BILLINGS – Park visitors in Montana have declined from comparable periods in 2007.

National Park Service statistics for the year through the end of September show that recreational visitors to Yellowstone National Park dropped by just over 1 percent, to 2.86 million. The park largely is in Wyoming but has Montana gateways. Visitors at Glacier National Park, 1.93 million in 2007, fell by about 2.6 percent.

Summer visitors to the state parks fell by about 9 percent from the 1.85 million recorded last summer, said Chas Van Genderen, an administrator in the Montana Department of Fish, Wildlife and Parks.

“Gas prices definitely are changing the way people are recreating,” Van Genderen said.

Profiles of park visitation suggest people stayed closer to home. State parks near major population centers such as Billings, Great Falls and Helena saw increases, Van Genderen said, but isolated parks posted declines.

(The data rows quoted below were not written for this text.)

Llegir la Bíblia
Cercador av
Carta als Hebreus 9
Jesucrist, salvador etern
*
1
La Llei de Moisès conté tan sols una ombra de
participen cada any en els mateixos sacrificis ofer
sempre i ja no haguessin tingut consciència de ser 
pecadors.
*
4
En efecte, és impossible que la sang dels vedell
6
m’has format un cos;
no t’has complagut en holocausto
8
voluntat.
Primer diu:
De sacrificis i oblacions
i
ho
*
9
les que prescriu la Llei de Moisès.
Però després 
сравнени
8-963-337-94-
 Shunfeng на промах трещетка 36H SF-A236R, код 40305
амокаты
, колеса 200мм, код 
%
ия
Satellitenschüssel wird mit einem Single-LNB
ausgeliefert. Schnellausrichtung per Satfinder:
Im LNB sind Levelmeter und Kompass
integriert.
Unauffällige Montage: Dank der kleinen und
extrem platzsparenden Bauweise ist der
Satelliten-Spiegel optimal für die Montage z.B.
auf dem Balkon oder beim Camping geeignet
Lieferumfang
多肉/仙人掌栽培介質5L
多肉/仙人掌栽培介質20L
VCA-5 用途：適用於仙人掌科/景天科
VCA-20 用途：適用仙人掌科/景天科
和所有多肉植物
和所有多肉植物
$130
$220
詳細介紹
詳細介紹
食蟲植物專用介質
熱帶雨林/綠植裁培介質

Rick Hoeninghausen, marketing and sales director for Yellowstone concessionaire Xanterra, said retail sales in the park this summer were 7 percent to 10 percent below figures for the same period in 2007.

“That was one area that was soft and never came back up,” he said. “We’re always talking about tipping points. That may be where the tipping point was. That may be where they decided to cut back.”

Yellowstone’s hotel rooms were full and other sources of revenue were strong, as well, Hoeninghausen said.

Betsy Baumgart, director of the Montana Promotions Division, said that at the end of August a study of Montana lodging sales found a 1 percent decline.

“That doesn’t seem like much, but we generally go up,” she said.

Joan Kronebusch of the Billings Chamber of Commerce said the number of tourists who stopped at the city’s Visitor Center has been comparable to last year’s number.